▶ Problem description:
Find the line containing "Отзывы клиентов (276, 1789)" in the entries below. Restate it and each line after it, word for word, up to and including the line containing "Телекоммуникации и ИТ (974, 1789)".

▶ Stored records:
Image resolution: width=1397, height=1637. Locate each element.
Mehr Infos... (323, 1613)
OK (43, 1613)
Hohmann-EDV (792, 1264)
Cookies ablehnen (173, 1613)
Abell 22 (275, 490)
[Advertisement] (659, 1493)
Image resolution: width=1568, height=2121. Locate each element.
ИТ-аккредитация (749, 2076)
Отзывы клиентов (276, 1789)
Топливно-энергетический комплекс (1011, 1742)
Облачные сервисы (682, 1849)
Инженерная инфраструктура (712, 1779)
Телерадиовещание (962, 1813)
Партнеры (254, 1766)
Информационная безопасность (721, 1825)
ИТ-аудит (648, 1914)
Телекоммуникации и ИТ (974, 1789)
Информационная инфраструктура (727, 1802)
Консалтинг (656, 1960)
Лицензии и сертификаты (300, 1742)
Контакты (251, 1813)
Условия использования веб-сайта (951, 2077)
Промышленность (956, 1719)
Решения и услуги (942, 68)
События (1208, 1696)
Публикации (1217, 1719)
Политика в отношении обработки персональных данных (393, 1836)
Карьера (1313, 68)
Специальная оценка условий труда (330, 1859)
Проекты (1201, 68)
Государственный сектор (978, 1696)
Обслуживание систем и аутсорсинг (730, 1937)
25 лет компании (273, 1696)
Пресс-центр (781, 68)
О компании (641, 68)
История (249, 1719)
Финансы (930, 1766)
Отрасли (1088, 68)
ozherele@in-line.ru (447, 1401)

▶ Exercise result:
Отзывы клиентов (276, 1789)
Топливно-энергетический комплекс (1011, 1742)
Облачные сервисы (682, 1849)
Инженерная инфраструктура (712, 1779)
Телерадиовещание (962, 1813)
Партнеры (254, 1766)
Информационная безопасность (721, 1825)
ИТ-аудит (648, 1914)
Телекоммуникации и ИТ (974, 1789)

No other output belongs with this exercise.